Purpose: To investigate the effect of Sanggenon C on depression caused by chronic unpredictable mild stress (CUMS) in Wistar rats.
Methods: The anti-depression effect of Sanggenon C was assessed using a forced swimming test and sucrose preference assay. Open-field test was performed to measure CUMS-induced locomotor alteration while histological analyses of the hippocampus and cortex were performed using hematoxylin and eosin (H & E) stains. Terminal deoxynucleotidyl transferase dUTP nick end labeling (TUNEL) staining was employed to evaluate apoptosis. In addition, expressions of Bax, Bcl-2, cleaved caspase-3, LC3, Beclin, P62 and brain-derived neurotrophic factor (BDNF), as well as phosphorylation level of AMP-activated protein kinase (AMPK) were evaluated by Western blot.

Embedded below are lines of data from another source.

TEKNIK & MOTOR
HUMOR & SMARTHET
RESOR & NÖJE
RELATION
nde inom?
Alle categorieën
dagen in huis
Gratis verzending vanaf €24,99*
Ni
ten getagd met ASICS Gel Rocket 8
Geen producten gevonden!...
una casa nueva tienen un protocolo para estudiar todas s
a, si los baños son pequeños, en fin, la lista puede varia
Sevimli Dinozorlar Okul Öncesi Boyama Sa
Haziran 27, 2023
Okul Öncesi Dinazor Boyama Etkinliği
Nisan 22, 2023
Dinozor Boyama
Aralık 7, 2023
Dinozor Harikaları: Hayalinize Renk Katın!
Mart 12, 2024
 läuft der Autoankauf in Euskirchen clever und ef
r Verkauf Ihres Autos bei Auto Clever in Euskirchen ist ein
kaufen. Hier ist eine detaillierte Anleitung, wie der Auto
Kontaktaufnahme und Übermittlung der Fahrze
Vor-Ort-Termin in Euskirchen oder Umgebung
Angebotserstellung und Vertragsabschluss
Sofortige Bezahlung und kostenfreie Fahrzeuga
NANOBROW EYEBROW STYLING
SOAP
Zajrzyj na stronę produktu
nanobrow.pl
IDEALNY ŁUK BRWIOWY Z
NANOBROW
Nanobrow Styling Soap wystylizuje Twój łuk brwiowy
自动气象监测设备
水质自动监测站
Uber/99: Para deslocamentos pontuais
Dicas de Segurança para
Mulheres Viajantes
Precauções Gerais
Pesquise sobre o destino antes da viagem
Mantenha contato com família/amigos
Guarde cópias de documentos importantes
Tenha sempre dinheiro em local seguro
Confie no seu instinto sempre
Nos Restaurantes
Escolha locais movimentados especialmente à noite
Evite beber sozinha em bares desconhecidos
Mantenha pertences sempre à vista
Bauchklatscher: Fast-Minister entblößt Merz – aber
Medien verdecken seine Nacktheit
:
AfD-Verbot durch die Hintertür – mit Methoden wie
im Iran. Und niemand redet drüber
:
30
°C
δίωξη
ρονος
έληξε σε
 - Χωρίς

Results: Sanggenon C significantly elevated sucrose preference, reduced immobility time in the forced swimming test, and enlarged squares crossed and rearing times in open-field CUMS rats (p < 0.05). Sanggenon C ameliorated nuclear shrinkage and damage in the hippocampus or cortex. Sanggenon C also regulated the expression of apoptosis-related proteins (Bax, Bcl-2 and cleaved caspase-3), as well as autophagy-associated molecules (LC3, Beclin and p62). Furthermore, Sanggenon C enhanced the expression of BDNF and phosphorylation of AMPK.
Conclusion: Sanggenon C inhibits apoptosis, induces neuronal autophagy, and improves depressive behavior and neuroprotection via activation of AMPK pathway in CUMS rats. However, further research is needed to fully understand the clinical significance of Sanggenon C-mediated AMPK activation in different cellular contexts as potential drug targets.